You can fix that last situation by treating all jobs with a range of predictions in a FIFO manner and by elongating their time quanta. That fixes the fairness issue, and also gives more CPU time to the CPU-bound jobs.

Grading

Round-robin with 5 CPU-Bound Jobs: 3 points
10 CPU and 3 I/O: 3 points (CPU stays the same; I/O get killed)
Predictive SJF: 3 points I/O do great, CPU have fairness issues
Tweaks: 1 for each (quantum, FIFO for CPU-bound jobs)

Question 5

The strategy is to keep a red-black tree keyed on the name. When a sender sends a message, it should look at the red-black tree for the name. If it's not there, then the ZB_call struct should be put on the tree. Same for when a receiver posts a receive.
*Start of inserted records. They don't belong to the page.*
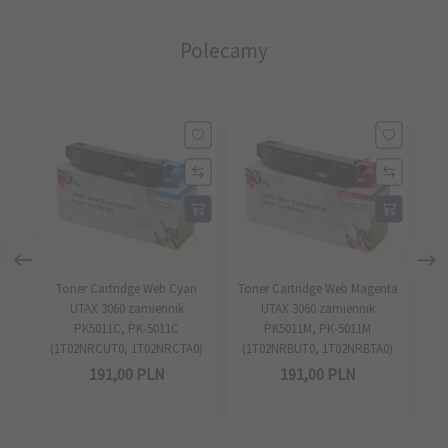
Polecamy
Toner Cartridge Web Cyan
Toner Cartridge Web Magenta
To
UTAX 3060 zamiennik
UTAX 3060 zamiennik
UTA
PK5011C, PK-5011C
PK5011M, PK-5011M
(1T02NRCUT0, 1T02NRCTA0)
(1T02NRBUT0, 1T02NRBTA0)
191,
00
PLN
191,
00
PLN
Now, suppose that the name is on the tree and it is of the proper type (e.g. a sender is sending a message and a receiving ZB_call is on the tree, or a receiver is trying to receive and a sending ZB_call is on the tree). Then you take the ZB_call off the tree, perform the proper memcpy() and have both processes return.

The subtlety about dealing with multiple senders and receivers of messages with the same name was a little cruel. You can deal with it by having the red-black tree's val fields be dllists and handle it that way. I'm going to show both implementations. Both will use the following modified jos.h:

#include "simulator.h"
#include "dllist.h"
#include "jrb.h"
#include "cbthread.h"

typedef struct {
  int regs[NumTotalRegs];
} PCB;

typedef struct {
  char *name;
  char *physical_ptr;
  int size;
  PCB *caller;
  int send_or_receive;  /* 'S' or 'R' */
} ZB_call; 

typedef struct {
  Dllist readyq;     /* Ready queue */
  PCB *running;     /* Pointer to the currently running process's PCB */
  PCB *nulljob;     /* Pointer to a 'null' job -- we'll set running to 
                       this when we run noop() */
  JRB zb_waiters;   /* The red-black tree of waiting senders/receivers */
} JOS_GLOBALS;

extern JOS_GLOBALS JG;

extern void JOS_Scheduler();

extern void process_zb(void *arg);

I assume that zb_waiters is initialized in the JOS initialization.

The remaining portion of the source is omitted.